What you are asked to do. Please retype every record below exactly, leaving the pictures out.

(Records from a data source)
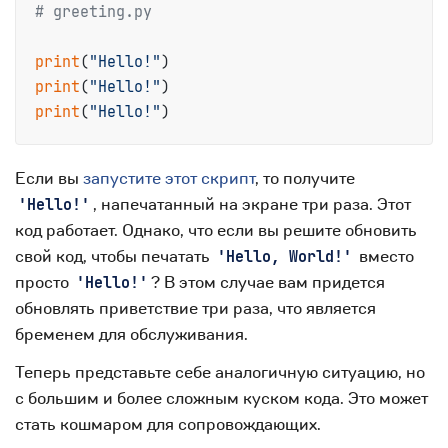
# greeting.py
print
(
"Hello!"
print
(
"Hello!"
print
(
"Hello!"
Если вы
запустите этот скрипт
, то получите
, напечатанный на экране три раза. Этот
'Hello!'
код работает. Однако, что если вы решите обновить
свой код, чтобы печатать
вместо
'Hello, World!'
просто
? В этом случае вам придется
'Hello!'
обновлять приветствие три раза, что является
бременем для обслуживания.
Теперь представьте себе аналогичную ситуацию, но
с большим и более сложным куском кода. Это может
стать кошмаром для сопровождающих.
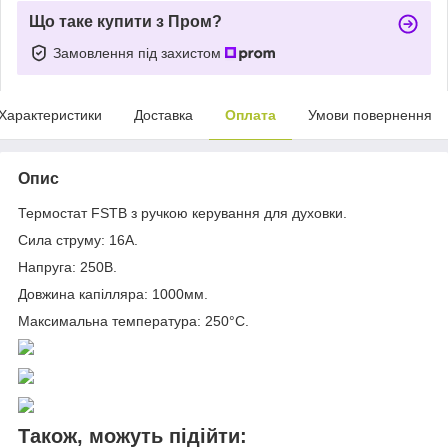
Що таке купити з Пром?
Замовлення під захистом
Характеристики
Доставка
Оплата
Умови повернення
Опис
Термостат FSTB з ручкою керування для духовки.
Сила струму: 16A.
Напруга: 250В.
Довжина капілляра: 1000мм.
Максимальна температура: 250°С.
Також, можуть підійти:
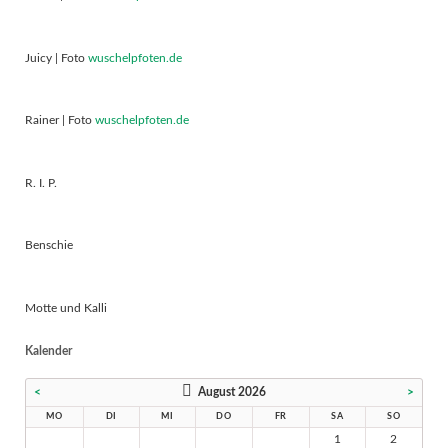
Juicy | Foto
wuschelpfoten.de
Rainer | Foto
wuschelpfoten.de
R. I. P.
Benschie
Motte und Kalli
Kalender
<
August 2026
>
MO
DI
MI
DO
FR
SA
SO
1
2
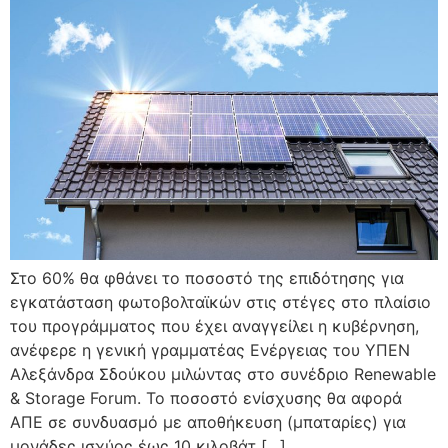
Στο 60% θα φθάνει το ποσοστό της επιδότησης για
εγκατάσταση φωτοβολταϊκών στις στέγες στο πλαίσιο
του προγράμματος που έχει αναγγείλει η κυβέρνηση,
ανέφερε η γενική γραμματέας Ενέργειας του ΥΠΕΝ
Αλεξάνδρα Σδούκου μιλώντας στο συνέδριο Renewable
& Storage Forum. Το ποσοστό ενίσχυσης θα αφορά
ΑΠΕ σε συνδυασμό με αποθήκευση (μπαταρίες) για
μονάδες ισχύος έως 10 κιλοβάτ […]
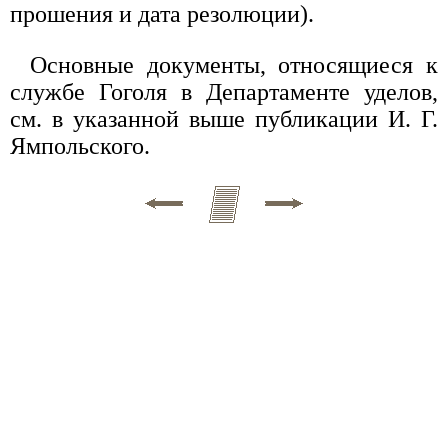
прошения и дата резолюции).
Основные документы, относящиеся к
службе Гоголя в Департаменте уделов,
см. в указанной выше публикации И. Г.
Ямпольского.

Finished exercise.
# greeting.py
print
(
"Hello!"
print
(
"Hello!"
print
(
"Hello!"
Если вы
запустите этот скрипт
, то получите
, напечатанный на экране три раза. Этот
'Hello!'
код работает. Однако, что если вы решите обновить
свой код, чтобы печатать
вместо
'Hello, World!'
просто
? В этом случае вам придется
'Hello!'
обновлять приветствие три раза, что является
бременем для обслуживания.
Теперь представьте себе аналогичную ситуацию, но
с большим и более сложным куском кода. Это может
стать кошмаром для сопровождающих.
Що таке купити з Пром?
Замовлення під захистом
Характеристики
Доставка
Оплата
Умови повернення
Опис
Термостат FSTB з ручкою керування для духовки.
Сила струму: 16A.
Напруга: 250В.
Довжина капілляра: 1000мм.
Максимальна температура: 250°С.
Також, можуть підійти:
Juicy | Foto
wuschelpfoten.de
Rainer | Foto
wuschelpfoten.de
R. I. P.
Benschie
Motte und Kalli
Kalender
<
August 2026
>
MO
DI
MI
DO
FR
SA
SO
1
2
Στο 60% θα φθάνει το ποσοστό της επιδότησης για
εγκατάσταση φωτοβολταϊκών στις στέγες στο πλαίσιο
του προγράμματος που έχει αναγγείλει η κυβέρνηση,
ανέφερε η γενική γραμματέας Ενέργειας του ΥΠΕΝ
Αλεξάνδρα Σδούκου μιλώντας στο συνέδριο Renewable
& Storage Forum. Το ποσοστό ενίσχυσης θα αφορά
ΑΠΕ σε συνδυασμό με αποθήκευση (μπαταρίες) για
μονάδες ισχύος έως 10 κιλοβάτ […]
прошения и дата резолюции).
Основные документы, относящиеся к
службе Гоголя в Департаменте уделов,
см. в указанной выше публикации И. Г.
Ямпольского.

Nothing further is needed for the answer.